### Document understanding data
──────────────────────────────

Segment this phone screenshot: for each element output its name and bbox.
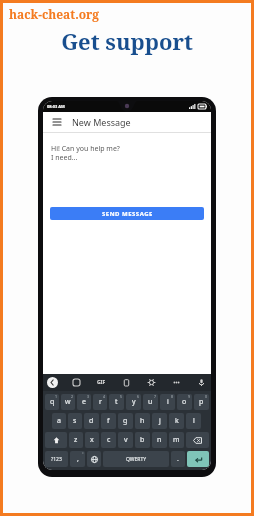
button[interactable]: r [93, 394, 107, 410]
button[interactable]: QWERTY [103, 451, 169, 467]
button[interactable]: j [152, 413, 167, 429]
button[interactable]: k [169, 413, 184, 429]
button[interactable]: a [52, 413, 66, 429]
staticText: Get support [0, 26, 254, 56]
staticText: n [157, 435, 162, 445]
staticText: 1 [55, 394, 58, 399]
button[interactable]: c [101, 432, 116, 448]
staticText: r [99, 397, 102, 407]
button[interactable]: enter [187, 451, 209, 467]
staticText: 8 [171, 394, 174, 399]
button[interactable]: settings [146, 377, 157, 388]
staticText: g [123, 416, 128, 426]
button[interactable]: mic [196, 377, 207, 388]
button[interactable]: s [68, 413, 82, 429]
staticText: . [177, 454, 179, 464]
staticText: t [115, 397, 118, 407]
staticText: s [73, 416, 77, 426]
button[interactable]: globe [87, 451, 101, 467]
staticText: 9 [188, 394, 191, 399]
button[interactable]: i [160, 394, 175, 410]
staticText: ?123 [51, 456, 62, 463]
staticText: p [199, 397, 204, 407]
button[interactable]: backspace [186, 432, 209, 448]
staticText: ° [82, 451, 84, 456]
button[interactable]: h [135, 413, 150, 429]
button[interactable]: , [70, 451, 85, 467]
button[interactable]: z [69, 432, 83, 448]
staticText: 0 [205, 394, 208, 399]
staticText: 6 [137, 394, 140, 399]
staticText: b [140, 435, 145, 445]
button[interactable]: ?123 [45, 451, 68, 467]
staticText: d [89, 416, 94, 426]
staticText: 08:03 AM [47, 104, 65, 109]
staticText: u [148, 397, 153, 407]
button[interactable]: GIF [95, 377, 108, 388]
staticText: z [74, 435, 78, 445]
button[interactable]: clipboard [121, 377, 132, 388]
staticText: m [173, 435, 180, 445]
staticText: e [82, 397, 86, 407]
button[interactable]: q [45, 394, 59, 410]
staticText: 5 [120, 394, 123, 399]
button[interactable]: m [169, 432, 184, 448]
staticText: k [175, 416, 179, 426]
button[interactable]: f [101, 413, 116, 429]
staticText: Hi! Can you help me? I need... [51, 144, 120, 162]
staticText: GIF [97, 379, 106, 386]
staticText: hack-cheat.org [9, 6, 100, 22]
staticText: QWERTY [126, 456, 147, 463]
button[interactable]: v [118, 432, 133, 448]
staticText: w [65, 397, 71, 407]
button[interactable]: l [186, 413, 201, 429]
button[interactable]: sticker [71, 377, 82, 388]
staticText: y [132, 397, 136, 407]
staticText: q [50, 397, 55, 407]
staticText: h [140, 416, 145, 426]
button[interactable]: . [171, 451, 185, 467]
button[interactable]: b [135, 432, 150, 448]
staticText: j [159, 416, 161, 426]
staticText: 4 [103, 394, 106, 399]
button[interactable]: t [109, 394, 124, 410]
staticText: a [57, 416, 61, 426]
button[interactable]: n [152, 432, 167, 448]
staticText: x [90, 435, 94, 445]
staticText: SEND MESSAGE [102, 210, 153, 218]
staticText: v [124, 435, 128, 445]
button[interactable]: p [194, 394, 209, 410]
staticText: i [167, 397, 169, 407]
button[interactable]: d [84, 413, 99, 429]
button[interactable]: more [171, 377, 182, 388]
button[interactable]: SEND MESSAGE [50, 207, 204, 220]
button[interactable]: u [143, 394, 158, 410]
staticText: f [107, 416, 110, 426]
button[interactable]: shift [45, 432, 67, 448]
button[interactable]: o [177, 394, 192, 410]
button[interactable]: x [85, 432, 99, 448]
staticText: , [77, 454, 79, 464]
staticText: 3 [87, 394, 90, 399]
staticText: o [182, 397, 187, 407]
staticText: l [193, 416, 195, 426]
button[interactable]: Back [47, 377, 58, 388]
staticText: 7 [154, 394, 157, 399]
button[interactable]: e [77, 394, 91, 410]
staticText: 2 [71, 394, 74, 399]
staticText: New Message [72, 116, 131, 128]
button[interactable]: w [61, 394, 75, 410]
button[interactable]: y [126, 394, 141, 410]
staticText: c [107, 435, 111, 445]
button[interactable]: g [118, 413, 133, 429]
button[interactable]: Menu [50, 115, 64, 129]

──────────────────────────────

### What is needed
Using the records above, say how many lines contain the string "QWERTY"; offer no other text.

### Answer space
2